I numeri della prima frazione sono impietosi: la Libertas tira con il 22% da due e il 15% dall’arco. Di contro, l’Urania Milano viaggia su medie quasi irreali, chiudendo i primi due quarti con un netto 63% da tre.
L’approccio degli amaranto è shock: Milano scappa subito sul 6-0 e mette le mani sulla partita, concedendo a Livorno appena 10 punti nel primo quarto. Il copione non cambia nel secondo periodo: mentre la Libertas spreca l’impossibile, i padroni di casa continuano a colpire con estrema precisione dalla distanza. Colpi durissimi, capaci di affossare anche un elefante.
Coach Cardani vince tatticamente il duello con Diana, “imbrigliando” ogni iniziativa ospite per i primi tre quarti. la terza frazione ricalca i precedenti: Milano resta precisa, mentre Livorno fatica terribilmente a trovare la via del canestro. Emblematici i tre appoggi consecutivi falliti da Possamai, specchio di una serata surreale per gli amaranto, che chiudono con una preoccupante media di soli 12,5 punti segnati a quarto.
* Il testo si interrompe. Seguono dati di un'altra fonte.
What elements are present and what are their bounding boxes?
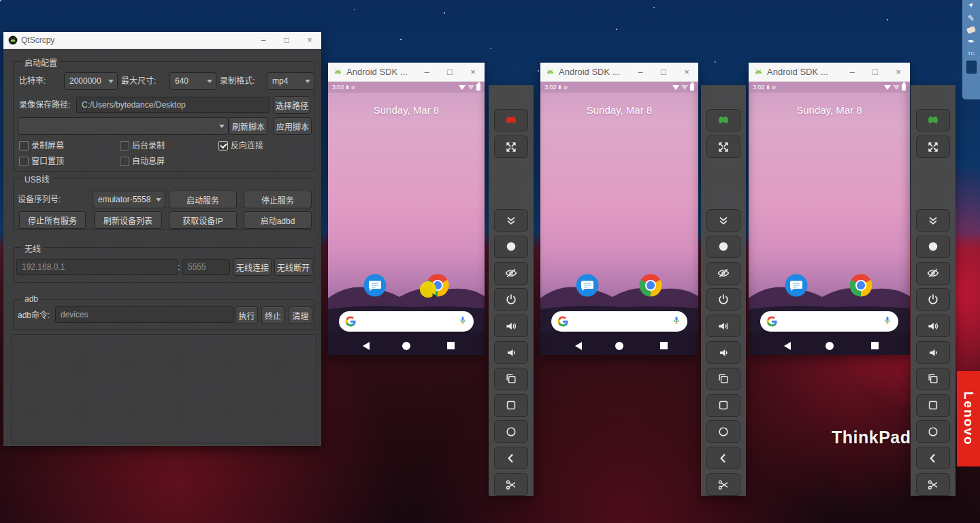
- google-search-bar[interactable]: [760, 311, 899, 332]
- stop-all-services-button[interactable]: 停止所有服务: [19, 211, 86, 229]
- wireless-connect-button[interactable]: 无线连接: [233, 258, 272, 276]
- mic-icon[interactable]: [672, 315, 681, 328]
- adb-command-input[interactable]: devices: [55, 306, 233, 323]
- apply-script-button[interactable]: 应用脚本: [274, 117, 312, 135]
- screen-off-icon[interactable]: [706, 262, 740, 285]
- touch-icon[interactable]: [916, 236, 950, 258]
- home-circle-icon[interactable]: [916, 420, 950, 443]
- start-service-button[interactable]: 启动服务: [169, 191, 237, 208]
- maximize-button[interactable]: □: [275, 35, 298, 45]
- serial-combo[interactable]: emulator-5558: [93, 191, 165, 208]
- power-icon[interactable]: [916, 288, 950, 311]
- back-icon[interactable]: [916, 447, 950, 469]
- adb-output-area[interactable]: [12, 334, 316, 443]
- screen-rect-icon[interactable]: [966, 61, 977, 74]
- pencil-icon[interactable]: ✎: [968, 14, 975, 23]
- fullscreen-icon[interactable]: [494, 136, 528, 158]
- minimize-button[interactable]: –: [840, 67, 864, 77]
- eraser-icon[interactable]: [966, 26, 976, 34]
- gamepad-icon[interactable]: [706, 109, 740, 131]
- back-nav-icon[interactable]: [575, 342, 582, 350]
- cursor-icon[interactable]: ➤: [966, 0, 976, 10]
- max-size-combo[interactable]: 640: [169, 72, 216, 90]
- touch-icon[interactable]: [494, 236, 528, 258]
- phone-screen[interactable]: 3:02 ▮ ⊘ Sunday, Mar 8: [749, 82, 910, 355]
- mic-icon[interactable]: [458, 315, 468, 328]
- wireless-ip-input[interactable]: 192.168.0.1: [16, 259, 178, 275]
- screen-off-icon[interactable]: [494, 262, 528, 285]
- back-icon[interactable]: [494, 447, 528, 469]
- volume-down-icon[interactable]: [494, 341, 528, 364]
- mic-icon[interactable]: [883, 315, 892, 328]
- square-button-icon[interactable]: [494, 394, 528, 417]
- chrome-app-icon[interactable]: [638, 273, 663, 298]
- wireless-disconnect-button[interactable]: 无线断开: [274, 258, 312, 276]
- volume-down-icon[interactable]: [706, 341, 740, 364]
- maximize-button[interactable]: □: [438, 67, 461, 77]
- auto-screen-off-checkbox[interactable]: [120, 157, 129, 166]
- record-format-combo[interactable]: mp4: [267, 72, 314, 90]
- minimize-button[interactable]: –: [252, 35, 275, 45]
- close-button[interactable]: ×: [461, 67, 485, 77]
- square-button-icon[interactable]: [706, 394, 740, 417]
- home-circle-icon[interactable]: [706, 420, 740, 443]
- messages-app-icon[interactable]: [575, 273, 600, 298]
- choose-path-button[interactable]: 选择路径: [274, 96, 310, 114]
- home-circle-icon[interactable]: [494, 420, 528, 443]
- record-path-input[interactable]: C:/Users/bytedance/Desktop: [76, 97, 270, 113]
- fullscreen-icon[interactable]: [706, 136, 740, 158]
- home-nav-icon[interactable]: [826, 342, 834, 350]
- screenshot-icon[interactable]: [706, 473, 740, 496]
- adb-execute-button[interactable]: 执行: [235, 306, 258, 324]
- refresh-device-list-button[interactable]: 刷新设备列表: [94, 211, 162, 229]
- app-switch-icon[interactable]: [916, 368, 950, 390]
- recents-nav-icon[interactable]: [447, 342, 455, 349]
- fullscreen-icon[interactable]: [916, 136, 950, 158]
- power-icon[interactable]: [494, 288, 528, 311]
- back-icon[interactable]: [706, 447, 740, 469]
- app-switch-icon[interactable]: [494, 368, 528, 390]
- volume-up-icon[interactable]: [706, 315, 740, 337]
- emulator-titlebar[interactable]: Android SDK ... – □ ×: [540, 63, 698, 82]
- square-button-icon[interactable]: [916, 394, 950, 417]
- chrome-app-icon[interactable]: [849, 273, 873, 298]
- recents-nav-icon[interactable]: [871, 342, 879, 349]
- maximize-button[interactable]: □: [652, 67, 675, 77]
- recents-nav-icon[interactable]: [660, 342, 668, 349]
- script-combo[interactable]: [18, 117, 229, 135]
- touch-icon[interactable]: [706, 236, 740, 258]
- emulator-titlebar[interactable]: Android SDK ... – □ ×: [749, 63, 910, 82]
- emulator-titlebar[interactable]: Android SDK ... – □ ×: [328, 63, 485, 82]
- background-record-checkbox[interactable]: [120, 141, 129, 150]
- volume-down-icon[interactable]: [916, 341, 950, 364]
- reverse-connect-checkbox[interactable]: [218, 141, 228, 150]
- close-button[interactable]: ×: [298, 35, 321, 45]
- back-nav-icon[interactable]: [784, 342, 791, 350]
- screenshot-icon[interactable]: [494, 473, 528, 496]
- marker-icon[interactable]: ✒: [968, 37, 975, 46]
- minimize-button[interactable]: –: [629, 67, 652, 77]
- home-nav-icon[interactable]: [402, 342, 410, 350]
- messages-app-icon[interactable]: [784, 273, 808, 298]
- bitrate-combo[interactable]: 2000000: [64, 72, 118, 90]
- close-button[interactable]: ×: [887, 67, 910, 77]
- gamepad-icon[interactable]: [494, 109, 528, 131]
- maximize-button[interactable]: □: [864, 67, 887, 77]
- phone-screen[interactable]: 3:02 ▮ ⊘ Sunday, Mar 8: [328, 82, 485, 355]
- volume-up-icon[interactable]: [494, 315, 528, 337]
- refresh-script-button[interactable]: 刷新脚本: [229, 117, 268, 135]
- wireless-port-input[interactable]: 5555: [182, 259, 230, 275]
- start-adbd-button[interactable]: 启动adbd: [244, 211, 312, 229]
- adb-terminate-button[interactable]: 终止: [261, 306, 284, 324]
- messages-app-icon[interactable]: [363, 273, 387, 298]
- home-nav-icon[interactable]: [615, 342, 623, 350]
- phone-screen[interactable]: 3:02 ▮ ⊘ Sunday, Mar 8: [540, 82, 698, 355]
- back-nav-icon[interactable]: [363, 342, 370, 350]
- screen-off-icon[interactable]: [916, 262, 950, 285]
- volume-up-icon[interactable]: [916, 315, 950, 337]
- record-screen-checkbox[interactable]: [19, 141, 29, 150]
- google-search-bar[interactable]: [551, 311, 687, 332]
- close-button[interactable]: ×: [675, 67, 698, 77]
- adb-clear-button[interactable]: 清理: [289, 306, 312, 324]
- screenshot-icon[interactable]: [916, 473, 950, 496]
Rispetto alla sfida d’andata a Livorno, dove non fu mai in partita, l’Urania è apparsa una squadra totalmente trasformata. Stavolta i ruoli si sono invertiti: i milanesi hanno dettato legge nonostante la posizione in classifica vedesse i labronici favoriti.
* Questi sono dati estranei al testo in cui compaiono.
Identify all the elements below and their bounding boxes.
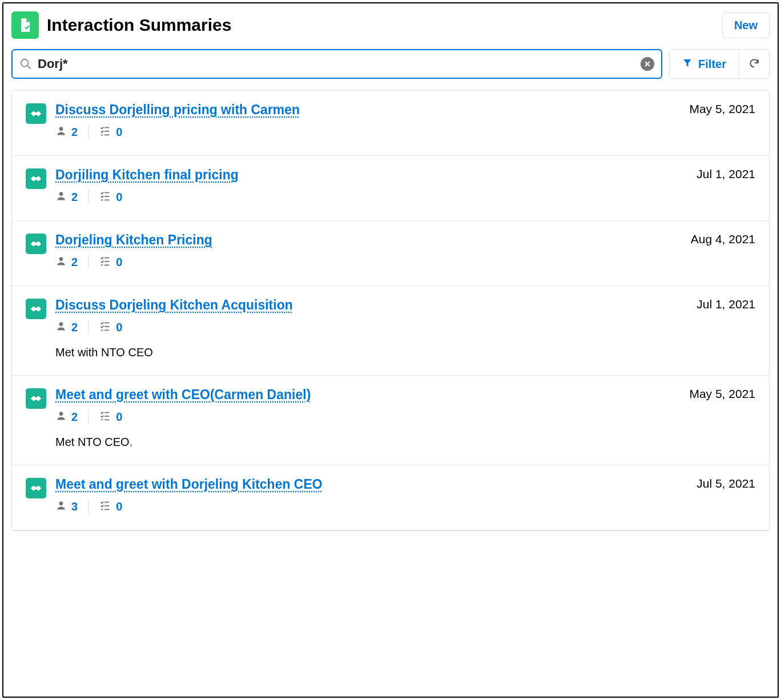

Nell’ultimo quarto, Livorno trova una reazione insperata, a guidare la squadra è Ariel Filloy, il quale segna 7 punti consecutivi, portando i suoi sul -11, Taylor prova a ridisegnare le distanze, ma Penna e Woodson non ci stano, e portano i suoi sotto di 4.
Nonostante lo spavento, con Livorno arrivata addirittura a -3 e con Woodson che sbaglia la tripla decisiva per il pareggio (palla due volte sul ferro e poi fuori) a 20 secondi dal termine, Urania la porta a casa, chiuderà col 46% da tre , con un 44% dal campo contro un 28% per Libertas (che viaggiava sul 20% dal campo i primi tre quarti) .
Ora la squadra di Diana avrà due settimane di sosta (per gli impegni delle Nazionali) per analizzare queste sconfitte, che rischiano di macchiare quanto di buono costruito finora. Nonostante la classifica rimanga positiva, un’inversione di rotta è necessaria e urgente: al rientro, infatti, al PalaModigliani arriverà la Fortitudo Bologna, un test che non ammette ulteriori passaggi a vuoto, seppur l’avversario non sia dei più facili.